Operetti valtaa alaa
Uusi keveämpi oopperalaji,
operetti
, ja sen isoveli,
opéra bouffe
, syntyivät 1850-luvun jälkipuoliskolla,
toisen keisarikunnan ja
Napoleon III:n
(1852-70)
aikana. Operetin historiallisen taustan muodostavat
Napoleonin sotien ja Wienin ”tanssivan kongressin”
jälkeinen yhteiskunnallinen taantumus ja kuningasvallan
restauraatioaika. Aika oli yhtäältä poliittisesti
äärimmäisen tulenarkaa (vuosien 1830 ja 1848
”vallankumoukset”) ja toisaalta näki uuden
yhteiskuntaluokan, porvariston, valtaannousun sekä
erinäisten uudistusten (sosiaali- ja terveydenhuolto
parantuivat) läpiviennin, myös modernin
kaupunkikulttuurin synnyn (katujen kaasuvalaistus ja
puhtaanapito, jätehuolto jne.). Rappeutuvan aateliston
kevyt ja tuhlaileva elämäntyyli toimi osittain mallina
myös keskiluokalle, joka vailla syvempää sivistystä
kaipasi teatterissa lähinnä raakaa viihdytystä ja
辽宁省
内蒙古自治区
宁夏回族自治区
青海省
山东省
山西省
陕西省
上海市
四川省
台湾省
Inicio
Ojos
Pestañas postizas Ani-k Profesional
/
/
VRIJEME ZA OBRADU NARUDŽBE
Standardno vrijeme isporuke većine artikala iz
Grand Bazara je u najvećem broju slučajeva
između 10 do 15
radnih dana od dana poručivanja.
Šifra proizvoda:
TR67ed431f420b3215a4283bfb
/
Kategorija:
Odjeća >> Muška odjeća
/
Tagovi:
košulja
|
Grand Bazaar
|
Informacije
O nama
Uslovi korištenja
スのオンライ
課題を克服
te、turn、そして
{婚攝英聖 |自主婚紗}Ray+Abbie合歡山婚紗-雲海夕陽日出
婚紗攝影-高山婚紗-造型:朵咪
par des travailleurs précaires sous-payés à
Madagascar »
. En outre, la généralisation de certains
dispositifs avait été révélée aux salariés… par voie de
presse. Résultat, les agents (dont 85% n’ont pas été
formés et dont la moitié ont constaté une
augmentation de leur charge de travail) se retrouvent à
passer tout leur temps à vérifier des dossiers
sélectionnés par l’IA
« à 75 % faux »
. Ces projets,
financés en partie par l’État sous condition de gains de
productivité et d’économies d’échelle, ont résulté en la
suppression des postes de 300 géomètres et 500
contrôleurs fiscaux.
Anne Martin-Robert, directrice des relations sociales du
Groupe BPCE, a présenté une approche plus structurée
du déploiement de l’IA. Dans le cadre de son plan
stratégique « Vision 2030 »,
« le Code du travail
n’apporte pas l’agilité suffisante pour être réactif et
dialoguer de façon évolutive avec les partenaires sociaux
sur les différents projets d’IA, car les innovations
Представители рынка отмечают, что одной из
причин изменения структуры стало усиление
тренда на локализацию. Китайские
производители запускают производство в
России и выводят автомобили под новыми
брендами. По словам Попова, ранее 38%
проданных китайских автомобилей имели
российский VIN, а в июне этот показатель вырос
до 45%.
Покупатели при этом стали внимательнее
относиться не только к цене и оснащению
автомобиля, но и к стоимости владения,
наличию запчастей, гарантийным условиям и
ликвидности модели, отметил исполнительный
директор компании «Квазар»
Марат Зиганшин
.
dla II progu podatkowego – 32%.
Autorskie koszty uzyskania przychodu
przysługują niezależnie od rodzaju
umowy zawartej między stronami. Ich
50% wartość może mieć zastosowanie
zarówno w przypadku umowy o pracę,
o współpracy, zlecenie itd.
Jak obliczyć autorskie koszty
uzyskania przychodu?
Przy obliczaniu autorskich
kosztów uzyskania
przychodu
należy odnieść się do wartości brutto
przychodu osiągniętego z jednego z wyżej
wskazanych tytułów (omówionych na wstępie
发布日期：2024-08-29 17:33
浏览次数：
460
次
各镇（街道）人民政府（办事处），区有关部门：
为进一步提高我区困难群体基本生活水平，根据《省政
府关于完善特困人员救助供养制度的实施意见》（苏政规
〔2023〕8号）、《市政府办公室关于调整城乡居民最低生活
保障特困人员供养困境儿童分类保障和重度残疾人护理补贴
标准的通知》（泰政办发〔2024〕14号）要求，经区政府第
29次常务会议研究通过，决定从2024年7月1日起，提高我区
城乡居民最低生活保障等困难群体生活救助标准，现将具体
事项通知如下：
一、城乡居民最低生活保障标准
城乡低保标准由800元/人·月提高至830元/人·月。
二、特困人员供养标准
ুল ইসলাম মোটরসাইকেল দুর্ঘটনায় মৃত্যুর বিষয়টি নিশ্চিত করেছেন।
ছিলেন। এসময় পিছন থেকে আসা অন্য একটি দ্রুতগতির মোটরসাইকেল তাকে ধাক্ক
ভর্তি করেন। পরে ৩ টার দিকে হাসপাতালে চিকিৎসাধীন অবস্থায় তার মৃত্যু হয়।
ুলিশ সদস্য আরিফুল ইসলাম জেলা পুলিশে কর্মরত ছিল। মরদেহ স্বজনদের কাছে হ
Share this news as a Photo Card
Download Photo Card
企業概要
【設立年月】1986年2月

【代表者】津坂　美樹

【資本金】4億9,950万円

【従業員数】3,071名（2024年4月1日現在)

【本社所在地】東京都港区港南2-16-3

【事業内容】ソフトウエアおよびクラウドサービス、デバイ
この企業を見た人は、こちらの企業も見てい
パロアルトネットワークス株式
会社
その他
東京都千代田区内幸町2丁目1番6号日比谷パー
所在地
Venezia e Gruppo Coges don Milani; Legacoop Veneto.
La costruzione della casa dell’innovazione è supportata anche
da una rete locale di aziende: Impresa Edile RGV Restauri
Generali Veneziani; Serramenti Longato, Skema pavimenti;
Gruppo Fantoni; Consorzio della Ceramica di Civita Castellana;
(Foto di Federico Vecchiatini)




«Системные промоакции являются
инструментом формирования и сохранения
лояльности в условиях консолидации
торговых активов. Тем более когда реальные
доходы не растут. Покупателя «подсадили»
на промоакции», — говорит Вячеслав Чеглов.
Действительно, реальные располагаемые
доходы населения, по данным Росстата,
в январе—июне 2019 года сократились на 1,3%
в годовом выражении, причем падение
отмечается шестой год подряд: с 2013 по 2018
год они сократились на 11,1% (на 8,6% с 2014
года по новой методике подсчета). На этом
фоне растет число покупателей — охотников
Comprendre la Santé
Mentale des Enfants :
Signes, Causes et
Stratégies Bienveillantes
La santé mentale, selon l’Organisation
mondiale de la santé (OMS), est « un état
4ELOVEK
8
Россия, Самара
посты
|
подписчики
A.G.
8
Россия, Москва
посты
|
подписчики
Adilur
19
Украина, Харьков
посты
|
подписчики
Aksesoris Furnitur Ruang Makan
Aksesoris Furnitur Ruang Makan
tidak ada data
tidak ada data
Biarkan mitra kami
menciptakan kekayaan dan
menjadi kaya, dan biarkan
□ □ □
**Work instruction**
Looking at the records above, return exactly the lines from the line with "Представители рынка отмечают, что одной из" to the line with "dla II progu podatkowego – 32%.", both ends included.

**Result of this task**
Представители рынка отмечают, что одной из
причин изменения структуры стало усиление
тренда на локализацию. Китайские
производители запускают производство в
России и выводят автомобили под новыми
брендами. По словам Попова, ранее 38%
проданных китайских автомобилей имели
российский VIN, а в июне этот показатель вырос
до 45%.
Покупатели при этом стали внимательнее
относиться не только к цене и оснащению
автомобиля, но и к стоимости владения,
наличию запчастей, гарантийным условиям и
ликвидности модели, отметил исполнительный
директор компании «Квазар»
Марат Зиганшин
.
dla II progu podatkowego – 32%.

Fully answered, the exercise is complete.